The story starts in the darkness. In the beginning there was God. The Spirit of God fluttered over the empty chaos like a bird over the ocean. He spoke a word, and a pinpoint of something emerged, bright with light. Time and space flashed open, inflating like a balloon, obeying his command. Matter separated into pieces with positive charge and negative charge. These attracted each other like a swarm of magnets and joined into a multitude of indivisible bits that could snap together like LEGOs. God called these bits atoms. God set a limit for these atoms: they could not travel faster than light. God saw the atoms obey his limit and he saw that it was good.

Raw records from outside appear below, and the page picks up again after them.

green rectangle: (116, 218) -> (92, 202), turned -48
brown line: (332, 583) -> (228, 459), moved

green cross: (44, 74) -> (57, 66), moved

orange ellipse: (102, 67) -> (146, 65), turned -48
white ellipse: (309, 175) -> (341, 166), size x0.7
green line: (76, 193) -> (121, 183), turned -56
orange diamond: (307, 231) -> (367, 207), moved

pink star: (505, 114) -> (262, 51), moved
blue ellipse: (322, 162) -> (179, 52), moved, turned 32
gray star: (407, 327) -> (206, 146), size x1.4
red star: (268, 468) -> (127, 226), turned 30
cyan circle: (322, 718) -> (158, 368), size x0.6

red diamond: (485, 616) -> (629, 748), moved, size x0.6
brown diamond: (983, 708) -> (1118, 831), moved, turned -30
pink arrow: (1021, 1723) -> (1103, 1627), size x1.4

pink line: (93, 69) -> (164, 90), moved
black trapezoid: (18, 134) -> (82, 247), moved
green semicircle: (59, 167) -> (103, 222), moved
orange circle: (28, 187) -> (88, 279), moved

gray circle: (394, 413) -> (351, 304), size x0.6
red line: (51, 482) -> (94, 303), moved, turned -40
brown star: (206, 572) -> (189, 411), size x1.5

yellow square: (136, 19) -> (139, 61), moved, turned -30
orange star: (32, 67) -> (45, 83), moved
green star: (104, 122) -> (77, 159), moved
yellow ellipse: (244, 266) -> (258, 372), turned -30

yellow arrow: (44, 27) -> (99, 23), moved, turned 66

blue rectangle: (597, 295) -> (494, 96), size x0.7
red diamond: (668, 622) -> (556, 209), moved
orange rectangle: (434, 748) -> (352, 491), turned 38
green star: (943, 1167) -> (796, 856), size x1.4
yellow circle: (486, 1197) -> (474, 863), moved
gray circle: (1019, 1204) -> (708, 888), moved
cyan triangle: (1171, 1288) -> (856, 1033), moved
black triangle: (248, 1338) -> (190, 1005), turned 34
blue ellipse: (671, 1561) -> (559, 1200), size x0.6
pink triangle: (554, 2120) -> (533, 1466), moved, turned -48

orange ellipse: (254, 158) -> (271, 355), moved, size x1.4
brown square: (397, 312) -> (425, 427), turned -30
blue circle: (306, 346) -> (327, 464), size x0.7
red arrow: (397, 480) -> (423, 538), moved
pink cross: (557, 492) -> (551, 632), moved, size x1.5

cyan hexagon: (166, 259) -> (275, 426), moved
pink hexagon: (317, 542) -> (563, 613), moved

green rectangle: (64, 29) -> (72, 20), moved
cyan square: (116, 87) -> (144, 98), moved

We watch as evenings and mornings pass. This ends the first part of the story.

God said, “let many lights form.” God made gravity, and the atoms gathered together. Billions upon billions of atoms pressed down with enormous pressure in some places. God called these places stars, and saw that they were good. Inside the stars, some atoms were squeezed into newer, bigger atoms, and the extra energy leaked out as light. One by one, the stars caught fire, blooming like flowers. They grew, and aged, and burst like seeds, spreading the new atoms across the universe.

We watch as evenings and mornings pass. This ends the second part of the story.

And God said, “let a disc fly out from a new star and let it gather into new planets.” After an intricate dance, eight planets obeyed his call. God saw that it was good, and he called that star the sun. God set a limit: the planets settled into cycles, like dancers repeating the same steps again and again around the central star.

We watch as evenings and mornings pass. This ends the third part of the story.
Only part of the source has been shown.